John Negroponte: ¿de los escuadrones de la muerte a las Naciones Unidas?

mi5-1.jpg (21051 bytes)Cuenta la religiosa norteamericana Laetitia Bordes que cuando oyó en la radio que George W. Bush había nominado a John D. Negroponte como su embajador en Naciones Unidas, no podía dar crédito a lo que escuchaba. Negroponte era nada más y nada menos el embajador del gobierno de Ronald Reagan en Honduras, cuando se cometieron numerosas matanzas en la nación centroamericana.

Su historia llegó por Internet y nos hace retroceder a 1982, cuando ella, según cuenta, fue a verlo a su oficina en la embajada de Estados Unidos en Tegucigalpa. Integraba una delegación que buscaba información acerca del paradero de 32 mujeres que habían escapado de la represión en El Salvador, y fueron desaparecidas en Honduras.

Una de las víctimas había sido secretaria del asesinado arzobispo salvadoreño Oscar Arnulfo Romero. Todas habían huido luego de la muerte del prelado, pero un día los escuadrones de la muerte de Honduras las capturaron por la fuerza. Finalmente fueron despachadas en helicópteros salvadoreños y lanzadas a la selva.

Todo ello ocurrió mientras Negroponte era el representante de la Casa Blanca en Honduras y una de las piezas clave del plan Reagan para Centroamérica.

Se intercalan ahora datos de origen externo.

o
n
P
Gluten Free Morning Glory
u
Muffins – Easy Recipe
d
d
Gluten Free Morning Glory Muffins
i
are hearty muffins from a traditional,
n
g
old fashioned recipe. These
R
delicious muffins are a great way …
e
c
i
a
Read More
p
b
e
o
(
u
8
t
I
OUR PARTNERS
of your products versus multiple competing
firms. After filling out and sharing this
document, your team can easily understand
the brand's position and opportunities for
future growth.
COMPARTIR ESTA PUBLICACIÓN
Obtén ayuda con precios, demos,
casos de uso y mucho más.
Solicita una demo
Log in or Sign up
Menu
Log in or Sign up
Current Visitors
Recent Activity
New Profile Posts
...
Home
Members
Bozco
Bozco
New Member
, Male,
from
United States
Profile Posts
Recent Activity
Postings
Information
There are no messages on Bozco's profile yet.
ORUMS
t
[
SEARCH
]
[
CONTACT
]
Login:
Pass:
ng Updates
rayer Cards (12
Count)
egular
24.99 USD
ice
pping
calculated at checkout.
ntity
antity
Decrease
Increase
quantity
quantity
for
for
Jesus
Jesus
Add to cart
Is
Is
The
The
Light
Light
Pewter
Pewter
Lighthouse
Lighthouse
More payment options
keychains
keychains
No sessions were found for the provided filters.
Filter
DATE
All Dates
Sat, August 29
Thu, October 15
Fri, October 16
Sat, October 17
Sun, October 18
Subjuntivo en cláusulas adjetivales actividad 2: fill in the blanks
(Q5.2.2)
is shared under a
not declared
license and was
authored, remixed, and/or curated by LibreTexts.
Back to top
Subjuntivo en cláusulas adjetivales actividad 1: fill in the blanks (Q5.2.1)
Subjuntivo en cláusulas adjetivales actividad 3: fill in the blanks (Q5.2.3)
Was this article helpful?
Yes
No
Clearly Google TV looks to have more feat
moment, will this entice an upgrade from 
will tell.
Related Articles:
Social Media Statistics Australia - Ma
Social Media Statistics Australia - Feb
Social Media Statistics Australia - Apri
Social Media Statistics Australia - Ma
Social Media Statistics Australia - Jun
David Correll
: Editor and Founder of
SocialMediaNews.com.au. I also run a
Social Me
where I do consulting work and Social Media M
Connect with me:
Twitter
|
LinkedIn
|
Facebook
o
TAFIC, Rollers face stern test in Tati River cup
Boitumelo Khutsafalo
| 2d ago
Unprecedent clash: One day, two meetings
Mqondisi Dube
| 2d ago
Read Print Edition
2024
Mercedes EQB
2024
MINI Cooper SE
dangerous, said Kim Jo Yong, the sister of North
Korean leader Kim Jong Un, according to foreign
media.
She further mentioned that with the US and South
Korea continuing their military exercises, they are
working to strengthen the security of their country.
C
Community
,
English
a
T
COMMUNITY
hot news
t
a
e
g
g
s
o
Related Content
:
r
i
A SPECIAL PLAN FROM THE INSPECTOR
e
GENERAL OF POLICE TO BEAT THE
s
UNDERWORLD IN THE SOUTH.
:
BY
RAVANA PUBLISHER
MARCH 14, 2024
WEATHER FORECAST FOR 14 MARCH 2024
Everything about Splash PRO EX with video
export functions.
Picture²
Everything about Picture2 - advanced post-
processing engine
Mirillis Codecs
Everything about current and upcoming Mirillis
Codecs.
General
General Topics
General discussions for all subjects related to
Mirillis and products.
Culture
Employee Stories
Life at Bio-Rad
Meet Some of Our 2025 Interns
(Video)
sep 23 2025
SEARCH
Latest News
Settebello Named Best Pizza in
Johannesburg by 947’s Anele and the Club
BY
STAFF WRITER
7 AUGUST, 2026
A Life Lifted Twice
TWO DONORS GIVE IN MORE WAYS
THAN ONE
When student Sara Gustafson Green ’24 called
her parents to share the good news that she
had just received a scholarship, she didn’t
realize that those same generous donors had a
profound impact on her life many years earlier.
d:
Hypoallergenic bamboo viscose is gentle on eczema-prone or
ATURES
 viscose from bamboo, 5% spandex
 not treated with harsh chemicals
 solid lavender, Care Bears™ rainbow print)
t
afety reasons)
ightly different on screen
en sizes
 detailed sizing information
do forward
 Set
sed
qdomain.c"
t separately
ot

Su papel era incrementar la presencia militar bélica yanki en Centroamérica, apoyar los planes contrainsurgentes, propiciar el derrocamiento de los sandinistas y dar campo abierto a los escuadrones de la muerte.

De aquella época se mantienen desaparecidas 182 personas, asesinadas por los paramilitares o el batallón de Inteligencia 3-16, célebre por sus crímenes e impunidad. Esa agrupación fue un engendro de la CIA, mientras la ayuda militar al gobierno hondureño aumentaba vertiginosamente.

John Negroponte ha sido acusado por la Comisión de Derechos Humanos de Honduras de violar tales derechos, pero para la estirpe de los Bush tales pecados parecen méritos. Es por ello que la hermana Laetitia Bordes se hororriza de solo pensar que alguien de su calaña represente a los Estados Unidos en las Naciones Unidas que, como ella dice, es "una organización fundada para asegurar que los derechos humanos de las personas reciban el más alto respeto". Más que irónico, parece una burla al mundo.